Ingredients
- 200g (1 cup) dried green lentils
- 2 tablespoons olive oil
- 1 red onion, finely diced
- 1 carrot, finely diced
- 1 celery stick, finely diced
- 2 garlic cloves, finely chopped
- 1 tablespoon fresh sage, chopped
- 1 tablespoon fresh rosemary, chopped
- 1 tablespoon fresh oregano, chopped
- 2 medium tomatoes, diced
- 1 tablespoon tomato paste
- 125ml (1/2 cup) soymilk
- cooked pasta, to serve
Lentil Bolognese
‘This recipe makes one cup of dried lentils go a looong way! Don’t you just love that? The frugal part of me gets such a kick from making drool-worthy meals from cheap ingredients. Especially when it is an ingredient as nutritious as lentils.’
Method
Bring a large pot of salted water to a rapid boil. Add the lentils and cook for 20-30 minutes until almost tender. Drain and set aside.

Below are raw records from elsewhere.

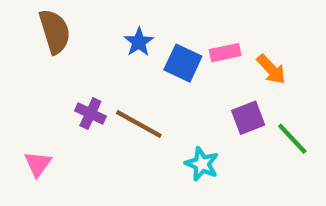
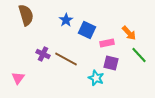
pink rectangle: (225, 53) -> (107, 43), moved
purple square: (248, 118) -> (111, 63), moved, turned 35
green line: (292, 139) -> (139, 55), moved

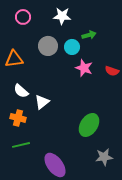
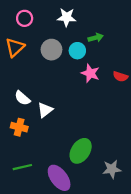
orange triangle: (14, 59) -> (15, 47), moved, turned -36
green ellipse: (89, 125) -> (81, 151), moved
green line: (21, 145) -> (22, 167), moved

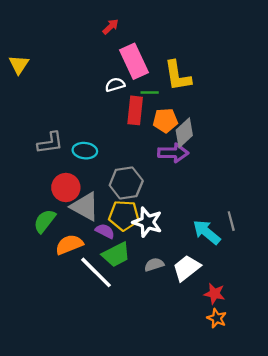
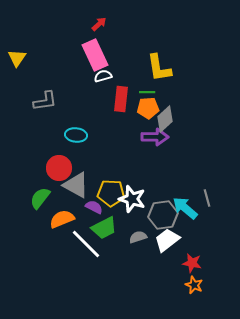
pink rectangle: (134, 61) -> (95, 55), moved
green line: (150, 93) -> (147, 92), moved
gray L-shape: (50, 143) -> (45, 101), moved
gray hexagon: (126, 183) -> (163, 215), moved

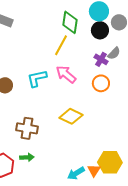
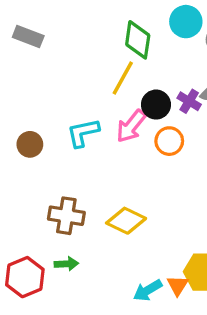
black circle: (100, 30) -> (156, 105), moved
pink arrow: (66, 74) -> (131, 126), turned -90
orange circle: (101, 83) -> (169, 141), moved
yellow diamond: (71, 116) -> (126, 221), moved

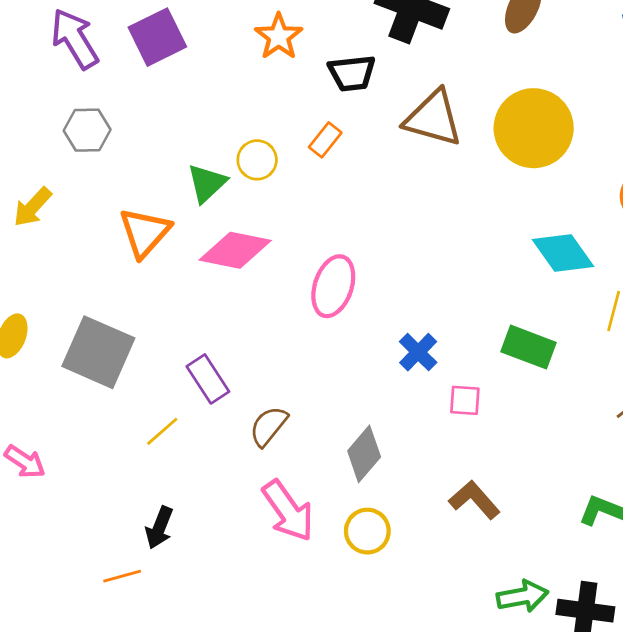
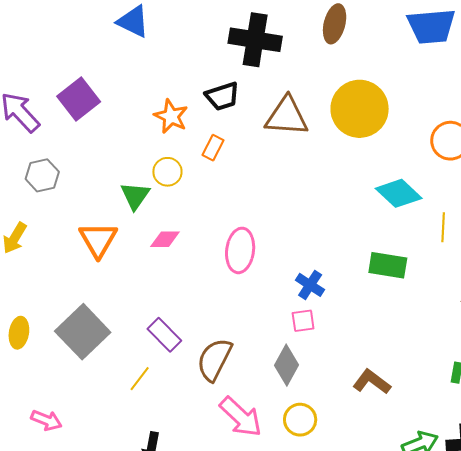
orange star: (279, 37) -> (171, 116), moved
pink diamond: (235, 250) -> (165, 239), size x0.6
gray square: (98, 352) -> (83, 332), turned 34
pink square: (465, 400) -> (303, 321), moved
brown semicircle: (268, 426) -> (214, 359), size x1.4

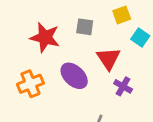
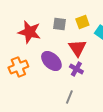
yellow square: (122, 15) -> (82, 22), moved
purple cross: (123, 86) -> (76, 69), moved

Heat olive oil in a large, deep frying pan over medium heat. Add the onion, carrot and celery and cook for 5 minutes, stirring often until the vegetables have softened slightly. Add the garlic and cook for 2 minutes more.
Add the cooked lentils, herbs, tomatoes and tomato paste and 125ml (1/2 cup) of cold tap water. Cook for 15 minutes, stirring often until the tomatoes soften and break down to form a sauce.
Season with a little salt and lots of freshly ground black pepper and stir in the soy milk. Serve hot over pasta or a baked potato.
Tips and Tricks
Leftover fresh rosemary sprigs can be used as skewers for shrimp, as a basting brush or left to infuse in some quality olive oil for a few days to make a fragrant herb oil that can be used on everything from pasta to eggs to salads.
Too many onions? Onions stored in pantyhose will last as long as 8 months. Put onions in pantyhose, and tie knots between onion, and hang in a cool dry place.
Store tomatoes at room temperature and out of direct sunlight. Shift them to the fridge when they’re at risk of becoming over-ripe to slow the ripening process.